Em novembro de 2018, Jungmann disse em entrevista que tinha “mais que certeza” do envolvimento de agentes públicos e políticos entre os autores do crime...

Não resta dúvida de que foi um crime político, por isso o que precisa ser revelado e identificado pelas investigações é quem foi o mandante. Ou vamos entender que o Estado brasileiro passa a imagem para o país e para o mundo de que se pode, sim, cometer assassinatos na certeza da impunidade. Quem articulou isso estava muito certo da impunidade e respaldado do lugar de poder que ocupa.

A morte da Marielle potencializou a candidatura de mulheres negras em partidos de esquerda. Por outro lado, vemos o Poder Executivo na capital fluminense, no estado e no país altamente destrutivos. Temos também um fato novo, que foi a retirada do deputado federal Marcelo Freixo (Psol) de sua candidatura à Prefeitura. Como enxergar a luz no fim do túnel?
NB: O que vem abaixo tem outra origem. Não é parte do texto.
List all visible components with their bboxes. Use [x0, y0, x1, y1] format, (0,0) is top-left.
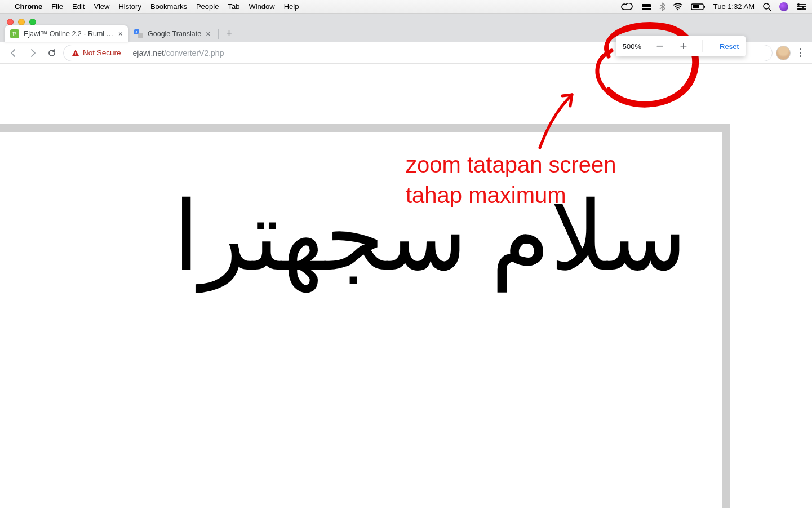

Não perder a esperança é fundamental. Como exercício de poder, esse governo está muito interessado que as pessoas percam a esperança em uma sociedade mais justa e igualitária justamente porque um povo sem esperança é mais fácil de ser dominado.

A esperança é ameaçadora para um governo fascista. Precisamos primeiro entender que o movimento do Freixo de retirar a candidatura tem como objetivo unificar a esquerda. Tem muita gente fazendo um trabalho de forma coletiva contra esse governo fascista, mas precisamos da população mais articulada. A campanha de 2018 teve como resultado várias mulheres pretas sendo eleitas, indo para o front, sucumbindo ao medo que eles tentaram instalar ao executarem a Marielle, mas transformamos a imagem dela num símbolo de resistência e fomos para a rua. Também precisamos reconhecer as nossas vitórias, senão fica parecendo que só perdemos.